Thursday, September 10, 2015

Macedonia-Skopje plans fence and troops on Greek border to stop migrants


(Telegraph.co.uk) Macedonia is considering building a Hungarian-style border fence to stem a rising influx of migrants from the south, foreign minister Nikola Poposki was quoted as saying on Thursday.

In an interview with Hungarian business weekly Figyelo, he said Macedonia will probably also need "some kind of a physical defence" though this would not be a long-term solution.

"But if we take seriously what Europe is asking us to do, we will need that, too. Either soldiers or a fence or a combination of the two," said Poposki.

West European states like France and Germany have criticised Hungary's ongoing construction of a 108-mile long, 11.5-foot-high fence along its border with Serbia to channel migrants to crossings where they can be registered.

Over 160,000 migrants have entered Hungary from the south this year, transiting Greece, Macedonia and Serbia in that order from war-torn or impoverished countries in the Middle East, Asia and Africa.

Almost all seek to reach wealthier western and northern European Union states like Germany and Sweden.

A single-day record of 7,000 Syrian refugees crossed on Monday into Macedonia, a small and relatively poor former Yugoslav republic.

German minister of state for Europe Michael Roth told the same newspaper that Germany expected countries to register migrants who entered the EU over their borders, but that fences were not the right approach.

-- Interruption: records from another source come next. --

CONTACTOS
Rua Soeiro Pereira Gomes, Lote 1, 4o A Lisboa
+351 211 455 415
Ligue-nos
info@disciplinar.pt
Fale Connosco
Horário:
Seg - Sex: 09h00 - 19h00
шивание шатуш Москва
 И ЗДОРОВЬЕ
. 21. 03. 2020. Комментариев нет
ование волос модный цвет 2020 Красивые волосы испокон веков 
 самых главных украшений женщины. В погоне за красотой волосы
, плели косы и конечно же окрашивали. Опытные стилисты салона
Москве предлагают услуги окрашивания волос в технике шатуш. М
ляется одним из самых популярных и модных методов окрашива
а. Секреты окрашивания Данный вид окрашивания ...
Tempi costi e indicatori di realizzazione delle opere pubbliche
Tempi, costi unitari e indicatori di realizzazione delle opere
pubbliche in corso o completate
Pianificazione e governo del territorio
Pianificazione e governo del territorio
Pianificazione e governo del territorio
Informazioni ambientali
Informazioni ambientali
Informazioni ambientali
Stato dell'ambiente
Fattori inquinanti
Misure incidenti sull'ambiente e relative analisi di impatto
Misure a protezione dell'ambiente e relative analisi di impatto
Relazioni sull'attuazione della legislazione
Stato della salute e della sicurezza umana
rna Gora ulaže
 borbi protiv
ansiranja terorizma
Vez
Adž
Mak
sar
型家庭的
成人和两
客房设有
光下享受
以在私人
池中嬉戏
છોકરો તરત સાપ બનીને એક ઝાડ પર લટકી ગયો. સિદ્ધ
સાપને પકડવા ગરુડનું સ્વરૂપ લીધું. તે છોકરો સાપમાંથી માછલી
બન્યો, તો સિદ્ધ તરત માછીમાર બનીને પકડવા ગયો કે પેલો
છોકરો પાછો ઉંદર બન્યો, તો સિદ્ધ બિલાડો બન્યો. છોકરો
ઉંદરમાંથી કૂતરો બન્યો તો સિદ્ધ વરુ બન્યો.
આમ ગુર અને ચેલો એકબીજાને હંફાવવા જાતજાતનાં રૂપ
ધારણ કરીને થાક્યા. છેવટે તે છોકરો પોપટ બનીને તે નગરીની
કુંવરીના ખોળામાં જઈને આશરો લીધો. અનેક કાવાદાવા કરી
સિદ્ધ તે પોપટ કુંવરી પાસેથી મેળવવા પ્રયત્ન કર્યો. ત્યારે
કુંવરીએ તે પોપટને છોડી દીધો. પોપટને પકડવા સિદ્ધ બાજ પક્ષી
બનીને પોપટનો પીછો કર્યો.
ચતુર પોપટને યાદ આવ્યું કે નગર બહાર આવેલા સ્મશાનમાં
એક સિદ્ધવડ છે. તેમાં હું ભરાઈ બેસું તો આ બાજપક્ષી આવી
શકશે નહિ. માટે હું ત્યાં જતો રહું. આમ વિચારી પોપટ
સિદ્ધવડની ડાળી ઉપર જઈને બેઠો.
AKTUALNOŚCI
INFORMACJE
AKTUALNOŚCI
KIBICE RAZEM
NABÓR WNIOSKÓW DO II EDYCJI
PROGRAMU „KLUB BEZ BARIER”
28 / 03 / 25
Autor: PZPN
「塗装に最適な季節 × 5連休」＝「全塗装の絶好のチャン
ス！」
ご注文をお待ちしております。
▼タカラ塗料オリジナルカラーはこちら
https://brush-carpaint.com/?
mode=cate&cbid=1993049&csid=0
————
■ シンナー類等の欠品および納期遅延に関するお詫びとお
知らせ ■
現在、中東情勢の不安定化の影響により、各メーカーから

"We must build a Europe where we protect freedom and guarantee security, but where there is no place for either fences or walls," Roth said.

Also on Thursday, Romania's president says there is "no way" his country will accept the extra number of migrants the European Commission has proposed.

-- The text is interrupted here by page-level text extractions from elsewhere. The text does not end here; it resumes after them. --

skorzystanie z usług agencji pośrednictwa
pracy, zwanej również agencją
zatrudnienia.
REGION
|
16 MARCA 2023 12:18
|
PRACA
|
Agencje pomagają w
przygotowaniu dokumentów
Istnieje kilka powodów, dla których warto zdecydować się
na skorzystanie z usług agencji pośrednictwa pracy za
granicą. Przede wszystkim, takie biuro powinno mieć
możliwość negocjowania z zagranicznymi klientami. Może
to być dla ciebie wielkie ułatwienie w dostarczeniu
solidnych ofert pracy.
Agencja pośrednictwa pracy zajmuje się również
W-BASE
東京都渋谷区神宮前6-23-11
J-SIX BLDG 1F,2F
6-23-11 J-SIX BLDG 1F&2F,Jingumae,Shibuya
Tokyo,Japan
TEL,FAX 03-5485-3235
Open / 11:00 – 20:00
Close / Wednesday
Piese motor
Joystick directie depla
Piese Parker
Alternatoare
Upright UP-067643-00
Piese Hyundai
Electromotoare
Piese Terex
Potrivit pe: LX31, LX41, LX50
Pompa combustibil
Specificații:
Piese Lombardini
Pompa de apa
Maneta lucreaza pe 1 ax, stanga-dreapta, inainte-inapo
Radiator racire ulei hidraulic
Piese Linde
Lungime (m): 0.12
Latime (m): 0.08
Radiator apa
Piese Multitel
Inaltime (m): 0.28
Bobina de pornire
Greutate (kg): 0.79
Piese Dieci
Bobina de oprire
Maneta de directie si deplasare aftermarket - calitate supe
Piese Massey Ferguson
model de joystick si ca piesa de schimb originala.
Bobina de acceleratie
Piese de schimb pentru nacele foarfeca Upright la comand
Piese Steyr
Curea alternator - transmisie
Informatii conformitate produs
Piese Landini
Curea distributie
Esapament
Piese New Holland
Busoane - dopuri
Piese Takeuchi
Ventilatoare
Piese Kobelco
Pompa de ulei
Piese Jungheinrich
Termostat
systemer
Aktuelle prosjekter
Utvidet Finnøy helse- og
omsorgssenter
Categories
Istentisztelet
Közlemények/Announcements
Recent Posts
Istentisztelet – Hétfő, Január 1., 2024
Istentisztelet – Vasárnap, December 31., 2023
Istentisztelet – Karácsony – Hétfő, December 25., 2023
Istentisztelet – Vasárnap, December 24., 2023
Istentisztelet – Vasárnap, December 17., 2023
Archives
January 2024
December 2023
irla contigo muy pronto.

Romania had initially agreed to accept 1,785 migrants, but under new plans unveiled by Jean-Claude Juncker on Wednesday would be obliged to take a further 4,646.

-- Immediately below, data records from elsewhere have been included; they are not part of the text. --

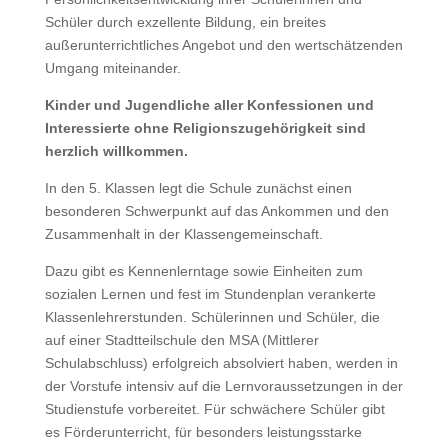
Schüler durch exzellente Bildung, ein breites
außerunterrichtliches Angebot und den wertschätzenden
Umgang miteinander.
Kinder und Jugendliche aller Konfessionen und
Interessierte ohne Religionszugehörigkeit sind
herzlich willkommen.
In den 5. Klassen legt die Schule zunächst einen
besonderen Schwerpunkt auf das Ankommen und den
Zusammenhalt in der Klassengemeinschaft.
Dazu gibt es Kennenlerntage sowie Einheiten zum
sozialen Lernen und fest im Stundenplan verankerte
Klassenlehrerstunden. Schülerinnen und Schüler, die
auf einer Stadtteilschule den MSA (Mittlerer
Schulabschluss) erfolgreich absolviert haben, werden in
der Vorstufe intensiv auf die Lernvoraussetzungen in der
Studienstufe vorbereitet. Für schwächere Schüler gibt
es Förderunterricht, für besonders leistungsstarke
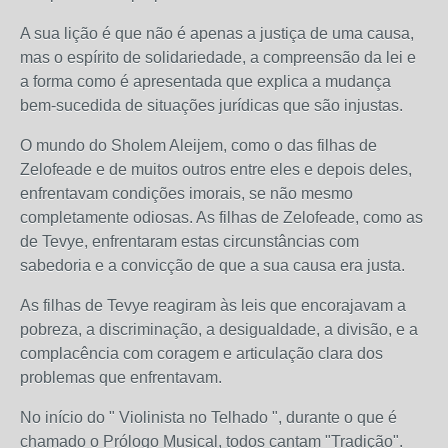
A sua lição é que não é apenas a justiça de uma causa,
mas o espírito de solidariedade, a compreensão da lei e
a forma como é apresentada que explica a mudança
bem-sucedida de situações jurídicas que são injustas.
O mundo do Sholem Aleijem, como o das filhas de
Zelofeade e de muitos outros entre eles e depois deles,
enfrentavam condições imorais, se não mesmo
completamente odiosas. As filhas de Zelofeade, como as
de Tevye, enfrentaram estas circunstâncias com
sabedoria e a convicção de que a sua causa era justa.
As filhas de Tevye reagiram às leis que encorajavam a
pobreza, a discriminação, a desigualdade, a divisão, e a
complacência com coragem e articulação clara dos
problemas que enfrentavam.
No início do " Violinista no Telhado ", durante o que é
chamado o Prólogo Musical, todos cantam "Tradição".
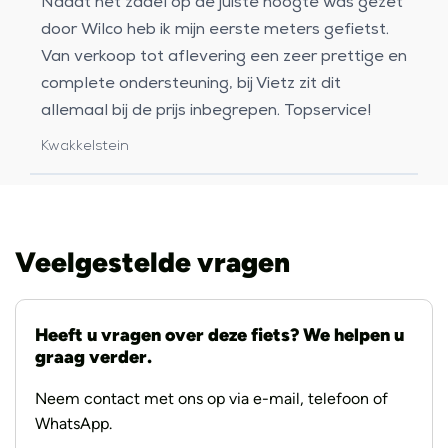
Nadat het zadel op de juiste hoogte was gezet
door Wilco heb ik mijn eerste meters gefietst.
Van verkoop tot aflevering een zeer prettige en
complete ondersteuning, bij Vietz zit dit
allemaal bij de prijs inbegrepen. Topservice!
Kwakkelstein
Veelgestelde vragen
Heeft u vragen over deze fiets? We helpen u
graag verder.
Neem contact met ons op via e-mail, telefoon of
WhatsApp.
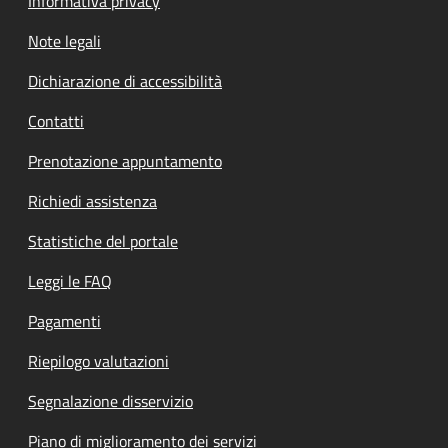
Informativa privacy
Note legali
Dichiarazione di accessibilità
Contatti
Prenotazione appuntamento
Richiedi assistenza
Statistiche del portale
Leggi le FAQ
Pagamenti
Riepilogo valutazioni
Segnalazione disservizio
Piano di miglioramento dei servizi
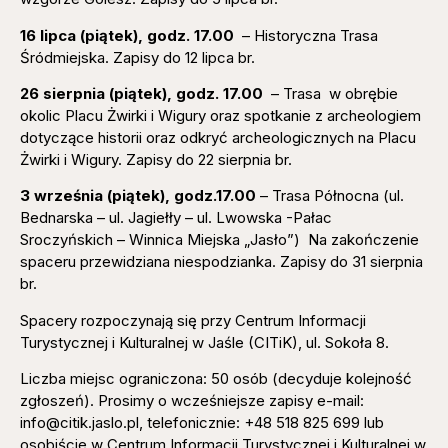
16 lipca (piątek), godz. 17.00
– Historyczna Trasa
Śródmiejska. Zapisy do 12 lipca br.
26 sierpnia (piątek), godz. 17.00
– Trasa w obrębie
okolic Placu Żwirki i Wigury oraz spotkanie z archeologiem
dotyczące historii oraz odkryć archeologicznych na Placu
Żwirki i Wigury. Zapisy do 22 sierpnia br.
3 września (piątek), godz.17.00
– Trasa Północna (ul.
Bednarska – ul. Jagiełły – ul. Lwowska -Pałac
Sroczyńskich – Winnica Miejska „Jasło”) Na zakończenie
spaceru przewidziana niespodzianka. Zapisy do 31 sierpnia
br.
Spacery rozpoczynają się przy Centrum Informacji
Turystycznej i Kulturalnej w Jaśle (CITiK), ul. Sokoła 8.
Liczba miejsc ograniczona: 50 osób (decyduje kolejność
zgłoszeń). Prosimy o wcześniejsze zapisy e-mail:
info@citik.jaslo.pl, telefonicznie: +48 518 825 699 lub
osobiście w Centrum Informacji Turystycznej i Kulturalnej w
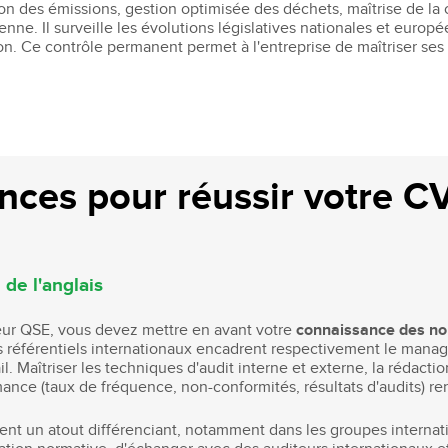
tion des émissions, gestion optimisée des déchets, maîtrise de 
nne. Il surveille les évolutions législatives nationales et europé
ion. Ce contrôle permanent permet à l'entreprise de maîtriser ses
ces pour réussir votre CV
de l'anglais
nieur QSE, vous devez mettre en avant votre
connaissance des no
es référentiels internationaux encadrent respectivement le man
il. Maîtriser les techniques d'audit interne et externe, la rédac
ance (taux de fréquence, non-conformités, résultats d'audits) re
ent un atout différenciant, notamment dans les groupes internatio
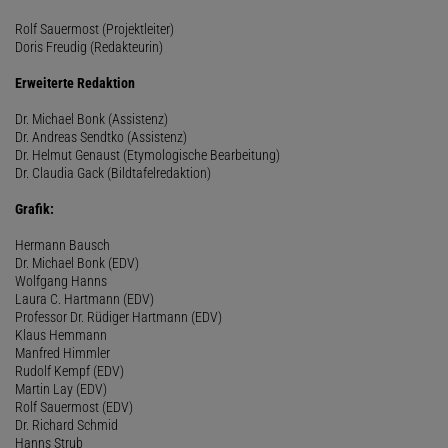
Rolf Sauermost (Projektleiter)
Doris Freudig (Redakteurin)
Erweiterte Redaktion
Dr. Michael Bonk (Assistenz)
Dr. Andreas Sendtko (Assistenz)
Dr. Helmut Genaust (Etymologische Bearbeitung)
Dr. Claudia Gack (Bildtafelredaktion)
Grafik:
Hermann Bausch
Dr. Michael Bonk (EDV)
Wolfgang Hanns
Laura C. Hartmann (EDV)
Professor Dr. Rüdiger Hartmann (EDV)
Klaus Hemmann
Manfred Himmler
Rudolf Kempf (EDV)
Martin Lay (EDV)
Rolf Sauermost (EDV)
Dr. Richard Schmid
Hanns Strub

President Klaus Iohannis said Romania will send its interior minister to a special meeting Monday in Brussels to discuss the issue.

"I had a discussion with him today and his mandate is to declare that there is no way Romania will agree to the obligatory quotas."

Mr Iohannis said the EU is seeking to distribute migrants in a bureaucratic way without consulting member states.

The European Parliament on Thursday backed Mr Juncker's plan to spread out 160,000 refugees in Hungary, Greece and Italy across the other member states.

The support of the legislature had been expected and has little impact compared with the power of the member states, which also need to back the plan.

EU ministers will hold an extraordinary meeting on the issue next Monday and several eastern EU nations have already voiced their opposition to a mandatory spreading of refugees to their countries.